▶ **Problem statement**:
Look through the records and copy every line in which "dari" appears.

↓

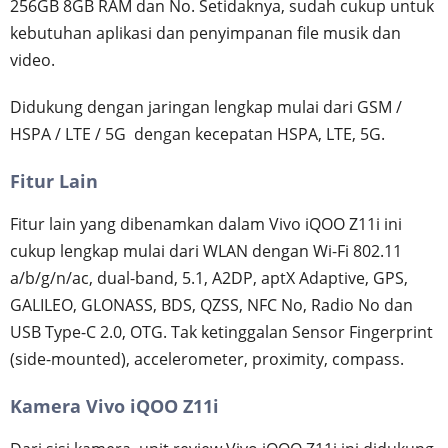
256GB 8GB RAM dan No. Setidaknya, sudah cukup untuk
kebutuhan aplikasi dan penyimpanan file musik dan
video.
Didukung dengan jaringan lengkap mulai dari GSM /
HSPA / LTE / 5G dengan kecepatan HSPA, LTE, 5G.
Fitur Lain
Fitur lain yang dibenamkan dalam Vivo iQOO Z11i ini
cukup lengkap mulai dari WLAN dengan Wi-Fi 802.11
a/b/g/n/ac, dual-band, 5.1, A2DP, aptX Adaptive, GPS,
GALILEO, GLONASS, BDS, QZSS, NFC No, Radio No dan
USB Type-C 2.0, OTG. Tak ketinggalan Sensor Fingerprint
(side-mounted), accelerometer, proximity, compass.
Kamera Vivo iQOO Z11i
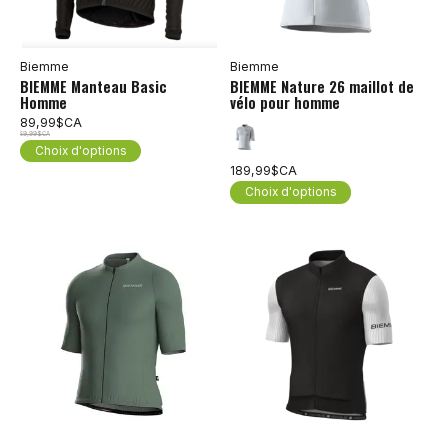
Biemme
Biemme
BIEMME Manteau Basic
BIEMME Nature 26 maillot de
Homme
vélo pour homme
89,99$CA
89,99$CA
Choix d'options
189,99$CA
Choix d'options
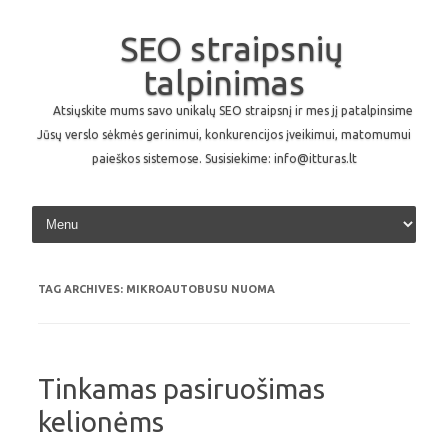
SEO straipsnių
talpinimas
Atsiųskite mums savo unikalų SEO straipsnį ir mes jį patalpinsime
Jūsų verslo sėkmės gerinimui, konkurencijos įveikimui, matomumui
paieškos sistemose. Susisiekime: info@itturas.lt
Skip to content
TAG ARCHIVES:
MIKROAUTOBUSU NUOMA
Tinkamas pasiruošimas
kelionėms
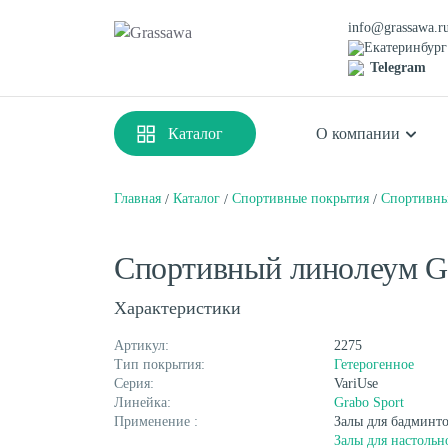
info@grassawa.r
Екатеринбург
Telegram
Каталог
О компании
Главная
Каталог
Спортивные покрытия
Спортивны
Спортивная
Декоративная
Спортивный линолеум Gra
Цветная
Высокая
Монофиламентная
Фибриллированная
Характеристики
Артикул:
2275
Тип покрытия:
Гетерогенное
Серия:
VariUse
Линейка:
Grabo Sport
Применение :
Залы для бадминт
Залы для настольн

↑

▶ **Task result**:
Didukung dengan jaringan lengkap mulai dari GSM /
cukup lengkap mulai dari WLAN dengan Wi-Fi 802.11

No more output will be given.